Usage
runseq2gene(inputfile, search_radius=150000, promoter_radius=200, promoter_radius2=100, genome=c("hg38","hg19","mm10","mm9"), adjacent=FALSE, SNP=FALSE, PromoterStop=FALSE,NearestTwoDirection=TRUE,UTR3=FALSE)
Arguments
inputfile
An R object input file that records genomic region information (coordinates).
The file format could be data frame defined as:
- column 1
the unique IDs of genomic regions of interest (peaks, mutations, or SNPs)
- column 2
the chromosome IDs (eg. chr5 or 5)
- column 3
the start of genomic regions
- column 4
the end of genomic regions (for SNP and point mutations,
the difference of start and end is 1bp)
- column 5...
Other custom defined information (option)
Or, the input format should be RangedData object(from R package IRanges) with value column.
- column 1: space
the chromosome IDs (eg. chr5 or 5)
- column 2: ranges
the ranges of genomic regions
- column 3: name
the unique IDs of genomic regions of interest (peaks, mutations, or SNPs)
- more columns:
Other custom defined information (optional)
search_radius
A non-negative integer, with which the input genomic regions can be assigned
not only to the matched or nearest gene, but also with all genes
within a search radius for some genomic region type.
This parameter works only when the parameter "SNP" is FALSE. Default is 150000.
promoter_radius
A non-negative integer.
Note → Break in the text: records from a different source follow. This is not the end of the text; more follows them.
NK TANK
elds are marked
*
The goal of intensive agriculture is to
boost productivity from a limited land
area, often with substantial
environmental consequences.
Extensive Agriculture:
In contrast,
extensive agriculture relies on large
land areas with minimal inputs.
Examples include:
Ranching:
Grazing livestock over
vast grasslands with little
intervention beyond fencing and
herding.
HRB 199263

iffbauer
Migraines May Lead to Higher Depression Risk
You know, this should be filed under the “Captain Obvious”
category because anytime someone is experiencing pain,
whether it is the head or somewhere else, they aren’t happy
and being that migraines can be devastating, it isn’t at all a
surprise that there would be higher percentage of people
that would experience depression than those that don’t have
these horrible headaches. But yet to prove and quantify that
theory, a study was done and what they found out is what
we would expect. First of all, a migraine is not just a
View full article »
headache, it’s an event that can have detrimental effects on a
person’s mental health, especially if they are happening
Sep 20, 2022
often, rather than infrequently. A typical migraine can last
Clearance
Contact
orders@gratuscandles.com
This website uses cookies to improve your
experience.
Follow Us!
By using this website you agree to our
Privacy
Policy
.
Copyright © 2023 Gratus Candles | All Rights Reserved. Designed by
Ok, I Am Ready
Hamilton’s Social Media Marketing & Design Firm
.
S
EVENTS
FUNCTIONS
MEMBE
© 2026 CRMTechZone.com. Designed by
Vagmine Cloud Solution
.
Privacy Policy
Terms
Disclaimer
Default is 200. Promoters are here defined
as upstream regions of the transcription start sites (TSS).
User can assign the promoter radius, a suggested value is between 200 to 2000.
promoter_radius2
A non-negative integer. Default is 100.
Promoters are here defined as downstream regions after the transcription start sites (TSS).
genome
A character specifies the genome type. Currently,
choice of "hg38", "hg19", "mm10", and "mm9" is supported.
adjacent
A Boolean. Default is FALSE to search all genes within the search_radius.
Using "TRUE" to find the adjacent genes only and ignore the parameters "SNP" and "search_radius".
SNP
A Boolean specifies the input object type. FALSE by default to keep on searching
for intron and neighboring genes. Otherwise, runseq2gene stops searching
when the input genomic region is residing on exon of a coding gene.
PromoterStop
A Boolean, "FALSE" by default to keep on searching neighboring genes using the parameter "search_radius".
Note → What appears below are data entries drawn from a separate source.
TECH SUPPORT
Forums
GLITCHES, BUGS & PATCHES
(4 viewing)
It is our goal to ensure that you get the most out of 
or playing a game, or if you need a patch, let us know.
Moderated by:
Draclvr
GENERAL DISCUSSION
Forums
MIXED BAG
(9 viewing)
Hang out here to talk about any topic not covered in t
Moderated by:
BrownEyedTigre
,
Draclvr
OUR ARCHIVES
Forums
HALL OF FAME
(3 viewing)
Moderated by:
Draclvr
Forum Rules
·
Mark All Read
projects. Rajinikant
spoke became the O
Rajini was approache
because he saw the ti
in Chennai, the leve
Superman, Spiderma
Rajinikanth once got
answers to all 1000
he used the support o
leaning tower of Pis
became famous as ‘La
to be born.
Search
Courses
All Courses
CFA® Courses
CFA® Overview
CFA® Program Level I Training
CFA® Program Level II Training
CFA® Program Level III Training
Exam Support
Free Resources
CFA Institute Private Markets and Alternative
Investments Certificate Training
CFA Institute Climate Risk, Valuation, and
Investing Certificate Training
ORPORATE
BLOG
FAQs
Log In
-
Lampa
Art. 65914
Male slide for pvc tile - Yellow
Otherwise, runseq2gene stops searching neighboring genes. This parameter has function
only if an input genomic region maps to promoter of coding gene(s).
NearestTwoDirection
A boolean, "TRUE" by default to output the closest left and closest right coding genes with directions.
Otherwise, output only the nearest coding gene regardless of direction.
UTR3
A boolean, "FALSE" by defalt to calculate the distance from genes' 5UTR. Otherwsie, calculate the distance from genes' 3UTR.